The most important activities associated with modifying its product offering in 2018 were as follows:

  • obtaining KNF’s consent to extend the business to include statutory class 2, giving the ability to extend PZUW’s offer to include another pillar, namely health insurance, including:
    • Occupational medicine - offered to employees working for companies that are members of TUW PZUW. Under this insurance clients obtain access to a wider package of tests including among others physician rulings, preventive health care for employees and assessments of the ability to work while considering the state of health and the threat posed at a given work position;
    • TUW PZUW Medical Care Group Insurance, a supplement to TUW PZUW’s main offering addressed to the employees of the Mutual’s Members. In the Medical Care package clients can utilize doctor consultations, outpatient procedures and laboratory and imaging diagnostics in more than 2.1 thousand PZU Zdrowie medical centers in more than 500 cities in Poland;
  • rolling out in the offer, as the first insurer in Poland, a product called Third Party Liability Insurance for the Members of the Governing Bodies of a Medical Treatment Entity. Extending this offer is part of the mutual’s expansion onto the market made up by medical entities, especially hospitals that are one of the major axes on TUW PZUW’s strategy for the upcoming years. This product addressed to TUW PZUW’s clients who already hold compulsory TPL insurance for a medical treatment entity protects the representatives of the management of medical treatment entities against the financial consequences of erroneous managerial decisions, omissions and procedural violations;
  • implementation of comprehensive cybernetic insurance offering protection against the adverse consequences of damages related to the operation of a computer network and computer network safety breaches, also as a result of cyber terrorism;
  • launching an insurance program for church-related institutions encompassing property and third party liability insurance under a dedicated mutual benefit society. 

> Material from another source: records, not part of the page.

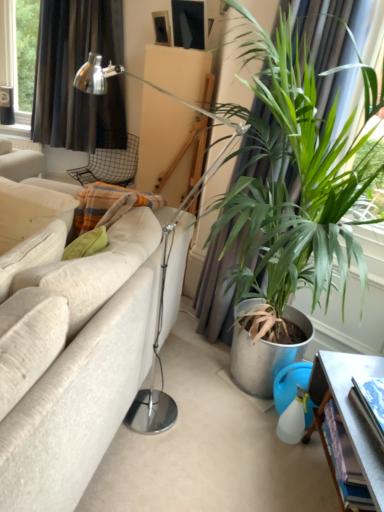 This screenshot has height=512, width=384. What do you see at coordinates (188, 24) in the screenshot?
I see `matte black picture frame at upper center` at bounding box center [188, 24].

The height and width of the screenshot is (512, 384). I want to click on green leafy plant at right, so click(291, 192).

This screenshot has width=384, height=512. What do you see at coordinates (74, 76) in the screenshot? I see `black fabric curtain at upper left` at bounding box center [74, 76].

I want to click on matte black picture frame at upper center, so click(x=188, y=24).

Would you consider metal mesh chair at upper center to be distant from metallic gray table at lower right?

Yes, metal mesh chair at upper center is far from metallic gray table at lower right.

Who is taller, metal mesh chair at upper center or metallic gray table at lower right?

Standing taller between the two is metallic gray table at lower right.

Can you confirm if metal mesh chair at upper center is wider than metallic gray table at lower right?

Indeed, metal mesh chair at upper center has a greater width compared to metallic gray table at lower right.

In the scene shown: Considering the positions of objects metal mesh chair at upper center and metallic gray table at lower right in the image provided, who is more to the right, metal mesh chair at upper center or metallic gray table at lower right?

Positioned to the right is metallic gray table at lower right.

Which of these two, white fabric couch at left or metal mesh chair at upper center, stands taller?

white fabric couch at left.

Which is more to the left, white fabric couch at left or metal mesh chair at upper center?

From the viewer's perspective, white fabric couch at left appears more on the left side.

Based on the photo, would you consider white fabric couch at left to be distant from metal mesh chair at upper center?

Indeed, white fabric couch at left is not near metal mesh chair at upper center.

Considering the relative sizes of metallic gray table at lower right and white fabric couch at left in the image provided, is metallic gray table at lower right taller than white fabric couch at left?

No, metallic gray table at lower right is not taller than white fabric couch at left.

Which object is closer to the camera taking this photo, metallic gray table at lower right or white fabric couch at left?

white fabric couch at left is more forward.

I want to click on studio couch in front of the metallic gray table at lower right, so click(72, 355).

How many degrees apart are the facing directions of metallic gray table at lower right and white fabric couch at left?

The angle between the facing direction of metallic gray table at lower right and the facing direction of white fabric couch at left is 13 degrees.

Is point (194, 6) positioned in front of point (53, 508)?

No, it is not.

Is matte black picture frame at upper center thinner than white fabric couch at left?

Yes.

Consider the image. Considering the relative positions of matte black picture frame at upper center and white fabric couch at left in the image provided, is matte black picture frame at upper center to the left or to the right of white fabric couch at left?

From the image, it's evident that matte black picture frame at upper center is to the right of white fabric couch at left.

Is matte black picture frame at upper center located outside white fabric couch at left?

matte black picture frame at upper center lies outside white fabric couch at left's area.

Is black fabric curtain at upper left taller than matte black picture frame at upper center?

Correct, black fabric curtain at upper left is much taller as matte black picture frame at upper center.

Between black fabric curtain at upper left and matte black picture frame at upper center, which one has larger width?

black fabric curtain at upper left.

Would you say matte black picture frame at upper center is part of black fabric curtain at upper left's contents?

No, matte black picture frame at upper center is not surrounded by black fabric curtain at upper left.

Is black fabric curtain at upper left oriented towards matte black picture frame at upper center?

No, black fabric curtain at upper left is not oriented towards matte black picture frame at upper center.

In terms of size, does metal mesh chair at upper center appear bigger or smaller than black fabric curtain at upper left?

Clearly, metal mesh chair at upper center is smaller in size than black fabric curtain at upper left.

How far apart are metal mesh chair at upper center and black fabric curtain at upper left?

metal mesh chair at upper center and black fabric curtain at upper left are 16.63 inches apart from each other.

Is metal mesh chair at upper center inside or outside of black fabric curtain at upper left?

The correct answer is: outside.

From a real-world perspective, does metal mesh chair at upper center stand above black fabric curtain at upper left?

No.

I want to click on houseplant beneath the matte black picture frame at upper center (from a real-world perspective), so click(x=291, y=192).

Which object is more forward, matte black picture frame at upper center or green leafy plant at right?

green leafy plant at right is closer to the camera.

Between point (178, 37) and point (351, 320), which one is positioned behind?

The point (178, 37) is farther from the camera.

Considering the relative sizes of matte black picture frame at upper center and green leafy plant at right in the image provided, is matte black picture frame at upper center bigger than green leafy plant at right?

No.

Find the location of `chair behind the metallic gray table at lower right`. chair behind the metallic gray table at lower right is located at coordinates (110, 165).

Where is `chair above the white fabric couch at left (from the image's perspective)`? chair above the white fabric couch at left (from the image's perspective) is located at coordinates (110, 165).

Based on their spatial positions, is matte black picture frame at upper center or white fabric couch at left closer to metallic gray table at lower right?

white fabric couch at left lies closer to metallic gray table at lower right than the other object.

When comparing their distances from black fabric curtain at upper left, does matte black picture frame at upper center or metal mesh chair at upper center seem closer?

metal mesh chair at upper center is positioned closer to the anchor black fabric curtain at upper left.

Based on the photo, looking at the image, which one is located closer to metal mesh chair at upper center, metallic gray table at lower right or black fabric curtain at upper left?

black fabric curtain at upper left lies closer to metal mesh chair at upper center than the other object.

Looking at the image, which one is located further to white fabric couch at left, metal mesh chair at upper center or green leafy plant at right?

metal mesh chair at upper center.

Based on their spatial positions, is white fabric couch at left or metallic gray table at lower right closer to metal mesh chair at upper center?

Among the two, white fabric couch at left is located nearer to metal mesh chair at upper center.

Considering their positions, is white fabric couch at left positioned closer to green leafy plant at right than metallic gray table at lower right?

white fabric couch at left lies closer to green leafy plant at right than the other object.

Estimate the real-world distances between objects in this image. Which object is closer to matte black picture frame at upper center, black fabric curtain at upper left or metallic gray table at lower right?

Based on the image, black fabric curtain at upper left appears to be nearer to matte black picture frame at upper center.

Based on the photo, based on their spatial positions, is metallic gray table at lower right or white fabric couch at left further from green leafy plant at right?

metallic gray table at lower right is further to green leafy plant at right.

The image size is (384, 512). I want to click on picture frame located between green leafy plant at right and metal mesh chair at upper center in the depth direction, so click(x=188, y=24).

Identify the location of curtain between matte black picture frame at upper center and metallic gray table at lower right from top to bottom. This screenshot has width=384, height=512. [x=74, y=76].

This screenshot has width=384, height=512. What are the coordinates of `houseplant located between white fabric couch at left and metallic gray table at lower right in the left-right direction` in the screenshot? It's located at (291, 192).

This screenshot has width=384, height=512. I want to click on studio couch between matte black picture frame at upper center and metallic gray table at lower right from top to bottom, so click(72, 355). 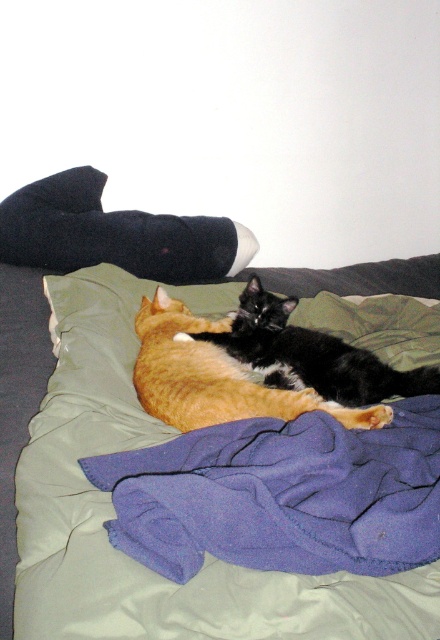 Question: Which object is farther from the camera taking this photo?

Choices:
 (A) soft green blanket at center
 (B) purple fleece blanket at center
 (C) black fur cat at center

Answer: (C)

Question: Does soft green blanket at center have a lesser width compared to purple fleece blanket at center?

Choices:
 (A) no
 (B) yes

Answer: (A)

Question: Does soft green blanket at center appear on the left side of black fur cat at center?

Choices:
 (A) no
 (B) yes

Answer: (B)

Question: Which point appears farthest from the camera in this image?

Choices:
 (A) (278, 579)
 (B) (286, 513)
 (C) (377, 365)

Answer: (C)

Question: Is the position of soft green blanket at center more distant than that of black fur cat at center?

Choices:
 (A) yes
 (B) no

Answer: (B)

Question: Among these objects, which one is farthest from the camera?

Choices:
 (A) purple fleece blanket at center
 (B) black fur cat at center

Answer: (B) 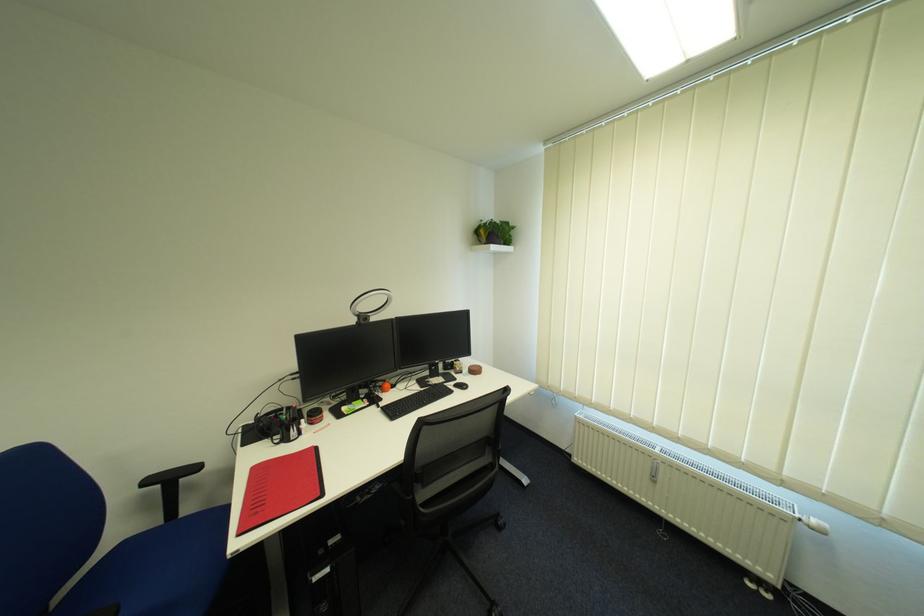 Find where to sit the blue chair sitting surface. Please return your answer as a coordinate pair (x, y).

(156, 570)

Factors, including threats and risks that will affect the operations of the non-life insurance sector in 2019

Besides chance events (such as floods, droughts and spring ground frost), the following should be treated as the main factors that may affect the situation of the non-life insurance sector in 2019:

  • possible slowdown in economic growth in Poland. The poorer financial standing of companies may result in elevated credit risk, a higher loss ratio on the financial insurance portfolio and deceleration in the pace of gross written premium growth;
  • possible slowdown in the growth rate of gross written premium, mostly as a consequence of the motor insurance portfolio’s profitability generated in recent years, and thereby the return to an active pricing policy and competition to attract clients;
  • case law concerning the amounts of general damages paid in cash under the TPL insurance held by the owners of motor vehicles for suffering sustained to the closest family members of persons who have died (Article 446 of the Polish Civil Code);
  • increase in the prices of spare parts affecting claims handling expenses due to the depreciation of the Polish zloty against the euro;
  • changes in trends and client behavior toward customization of proposals and an electronic, swift and paperless method of purchasing and handling insurance, forcing insurance undertakings to adapt to these expectations rapidly;
  • emergence of more regulations or financial burdens on insurance undertakings.